DIRECTIONS FOR THIS TASK: From the entries that follow, copy each line containing the word "Plaintiffs".

EXTRACTED ENTRIES:
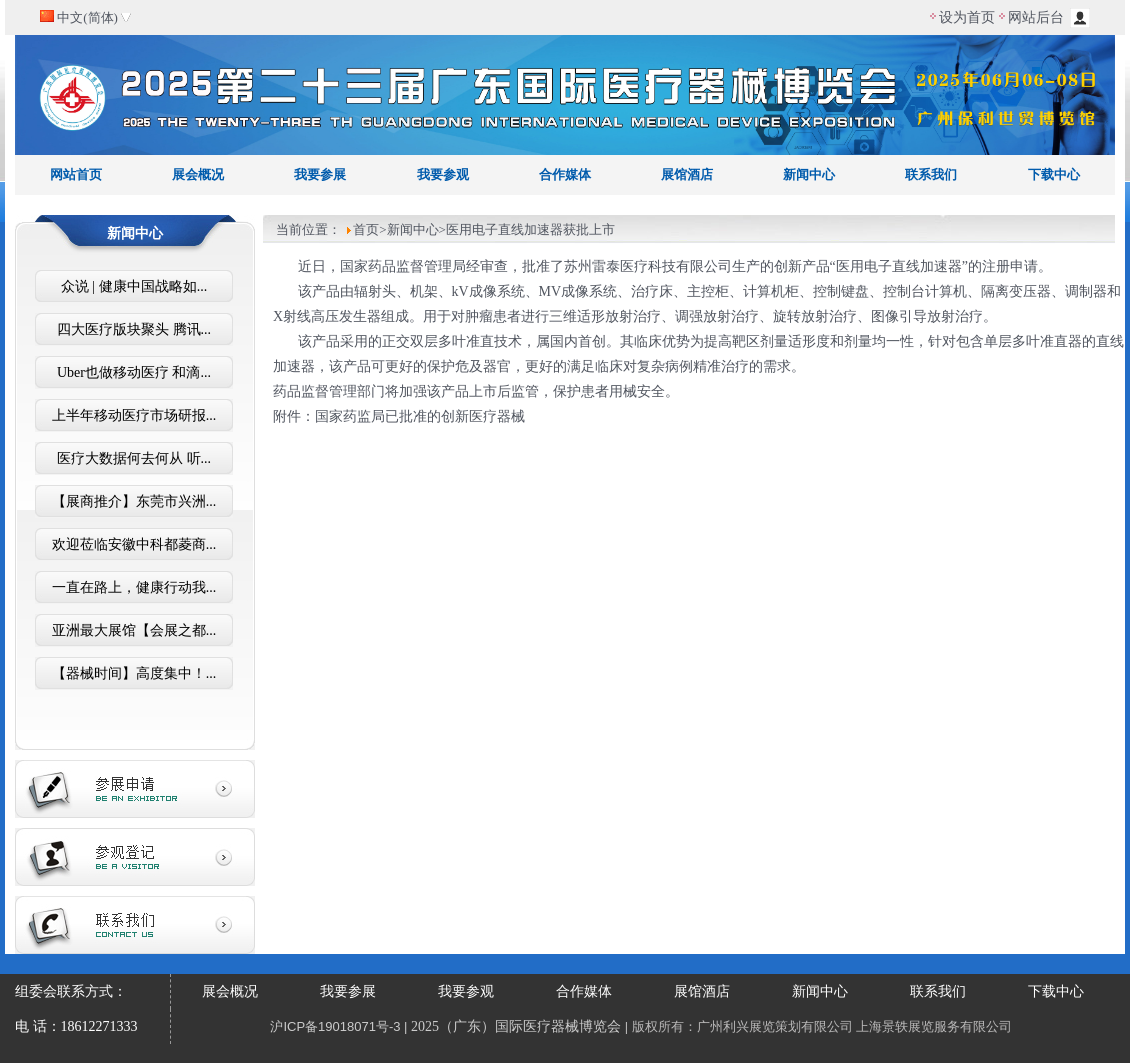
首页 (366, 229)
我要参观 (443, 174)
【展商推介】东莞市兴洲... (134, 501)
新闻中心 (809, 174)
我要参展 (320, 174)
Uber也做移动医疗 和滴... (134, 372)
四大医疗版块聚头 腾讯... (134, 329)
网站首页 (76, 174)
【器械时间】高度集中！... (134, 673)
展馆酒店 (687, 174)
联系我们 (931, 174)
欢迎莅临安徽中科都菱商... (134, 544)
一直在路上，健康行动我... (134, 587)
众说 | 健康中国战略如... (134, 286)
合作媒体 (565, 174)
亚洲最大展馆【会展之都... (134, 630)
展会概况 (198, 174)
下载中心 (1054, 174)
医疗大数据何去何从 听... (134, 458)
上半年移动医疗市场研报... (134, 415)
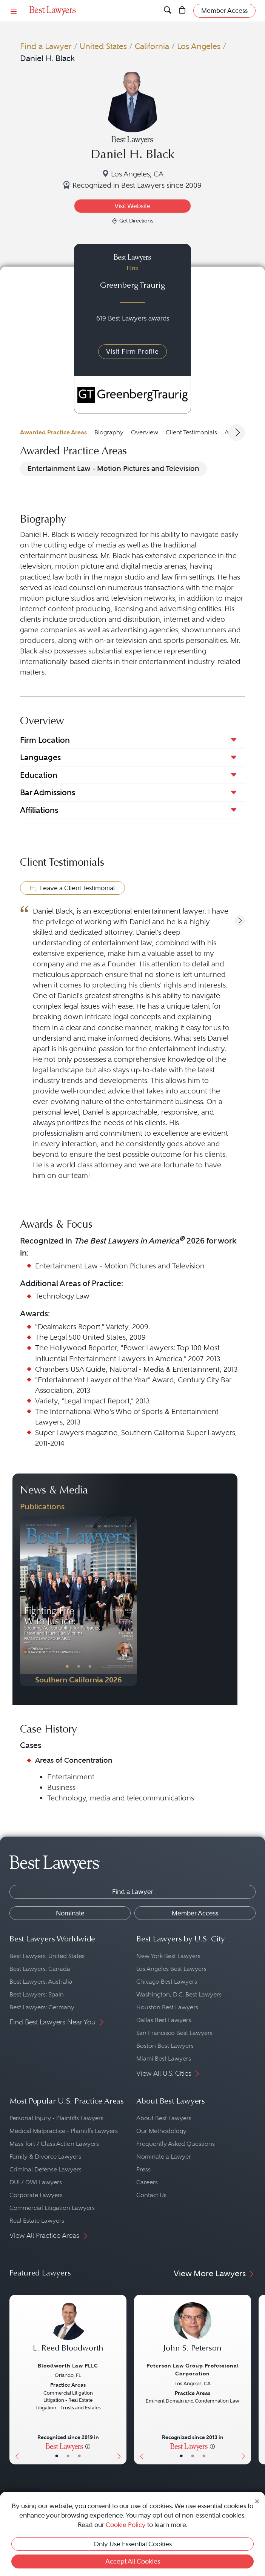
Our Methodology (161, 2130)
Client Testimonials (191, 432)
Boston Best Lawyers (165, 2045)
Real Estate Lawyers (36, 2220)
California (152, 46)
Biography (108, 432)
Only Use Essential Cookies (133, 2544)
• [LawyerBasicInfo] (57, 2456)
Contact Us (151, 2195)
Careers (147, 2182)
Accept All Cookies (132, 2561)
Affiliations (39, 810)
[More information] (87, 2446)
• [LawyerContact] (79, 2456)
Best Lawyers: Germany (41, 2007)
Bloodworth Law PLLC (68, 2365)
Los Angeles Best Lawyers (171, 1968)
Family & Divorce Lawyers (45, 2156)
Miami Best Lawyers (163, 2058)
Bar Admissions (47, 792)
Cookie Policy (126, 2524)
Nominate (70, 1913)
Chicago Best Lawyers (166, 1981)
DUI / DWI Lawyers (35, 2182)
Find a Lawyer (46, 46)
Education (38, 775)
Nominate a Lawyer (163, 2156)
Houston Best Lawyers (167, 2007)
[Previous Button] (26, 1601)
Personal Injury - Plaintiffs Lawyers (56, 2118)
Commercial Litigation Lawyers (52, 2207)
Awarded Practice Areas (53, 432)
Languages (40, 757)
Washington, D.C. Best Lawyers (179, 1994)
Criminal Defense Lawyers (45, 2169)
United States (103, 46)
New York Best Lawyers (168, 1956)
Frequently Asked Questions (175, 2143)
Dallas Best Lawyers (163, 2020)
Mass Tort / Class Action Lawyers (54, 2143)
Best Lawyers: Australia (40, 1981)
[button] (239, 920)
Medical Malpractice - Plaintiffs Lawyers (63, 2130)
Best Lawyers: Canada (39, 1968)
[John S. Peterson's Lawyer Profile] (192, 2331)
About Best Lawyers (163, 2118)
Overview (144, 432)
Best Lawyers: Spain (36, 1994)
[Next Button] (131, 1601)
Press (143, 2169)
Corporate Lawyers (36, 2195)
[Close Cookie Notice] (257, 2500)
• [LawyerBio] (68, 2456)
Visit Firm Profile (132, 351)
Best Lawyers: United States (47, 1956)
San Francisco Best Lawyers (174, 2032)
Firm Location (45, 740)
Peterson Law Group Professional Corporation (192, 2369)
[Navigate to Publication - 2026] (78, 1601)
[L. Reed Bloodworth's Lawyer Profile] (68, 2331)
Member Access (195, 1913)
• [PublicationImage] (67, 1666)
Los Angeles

* * *

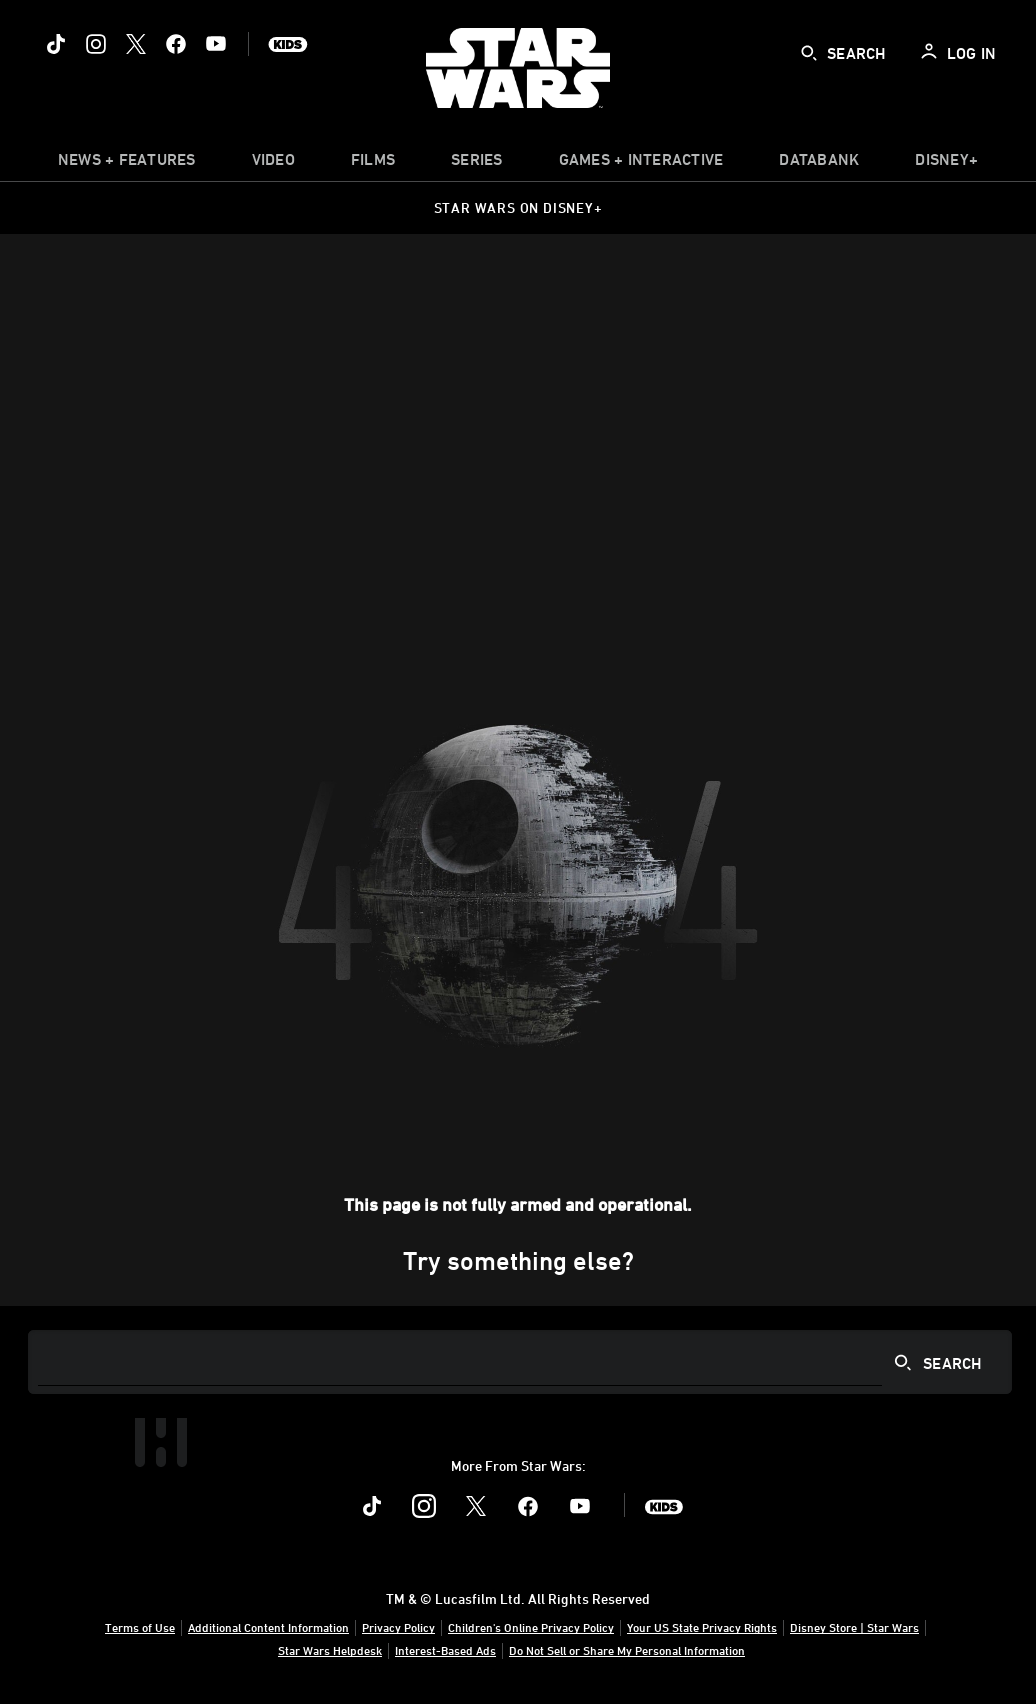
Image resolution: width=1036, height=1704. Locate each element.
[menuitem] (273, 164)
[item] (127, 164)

...

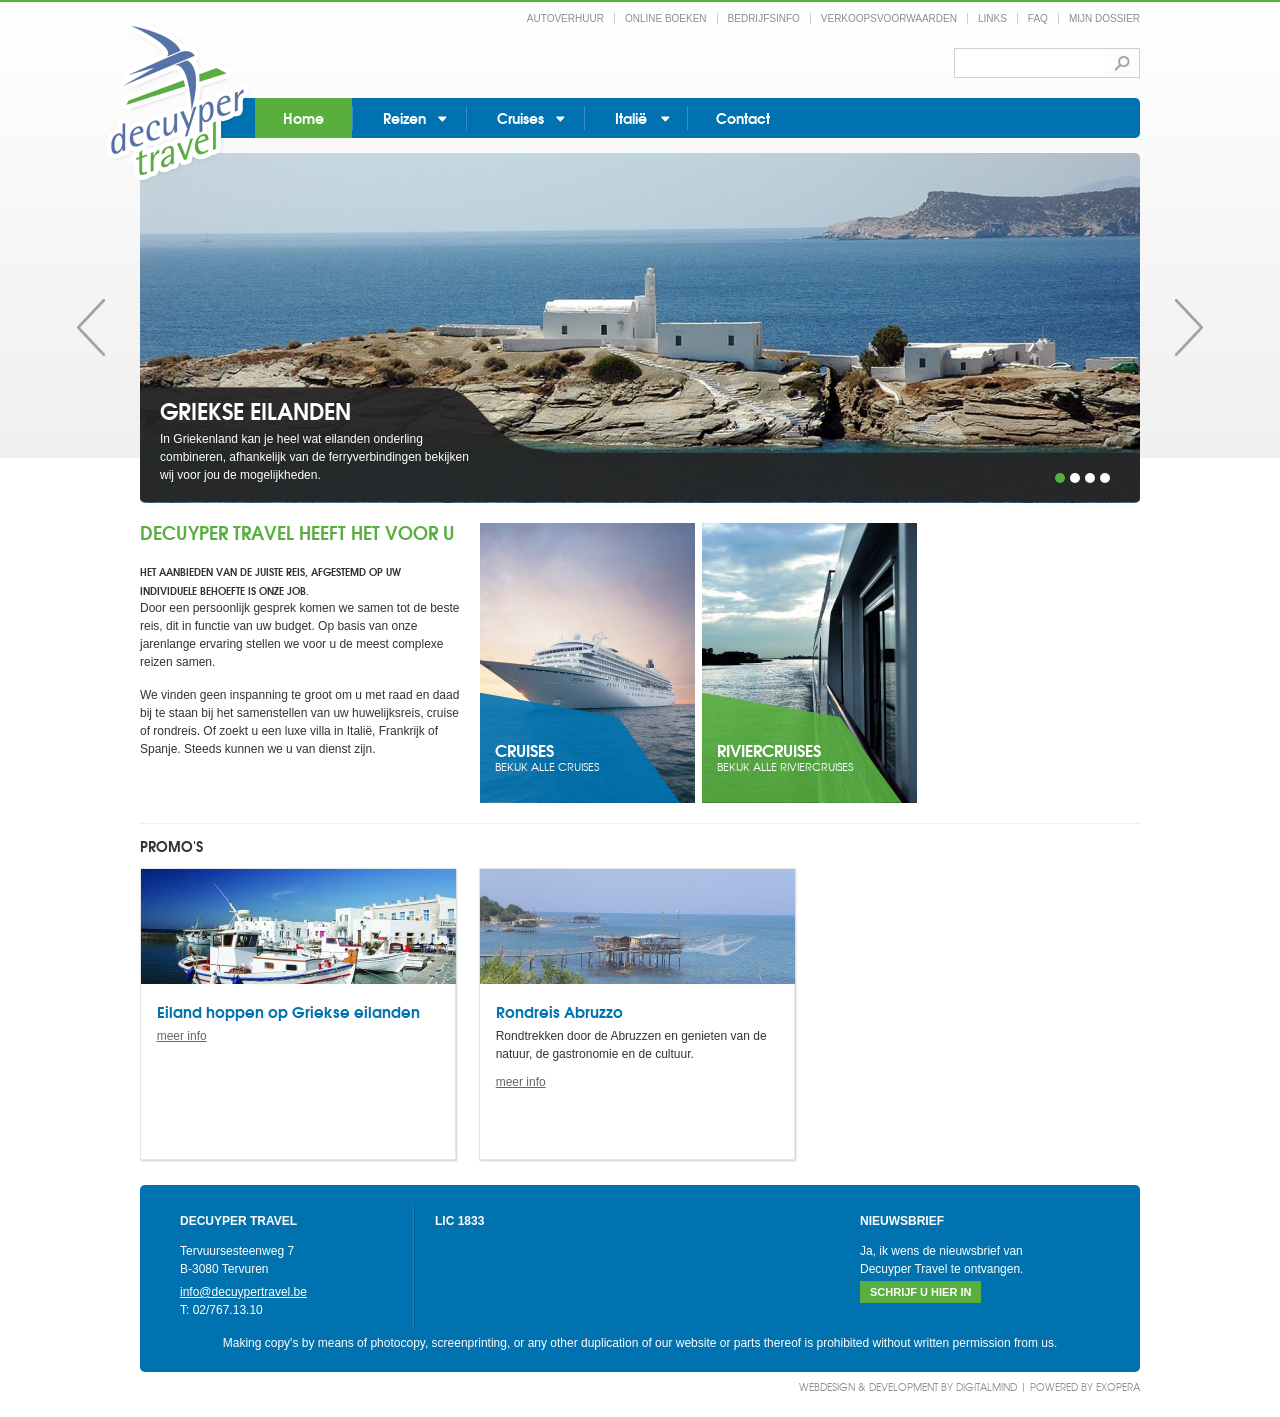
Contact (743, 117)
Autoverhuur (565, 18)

EXERCISE ANSWER:
Personal Injury - Plaintiffs Lawyers (56, 2118)
Medical Malpractice - Plaintiffs Lawyers (63, 2130)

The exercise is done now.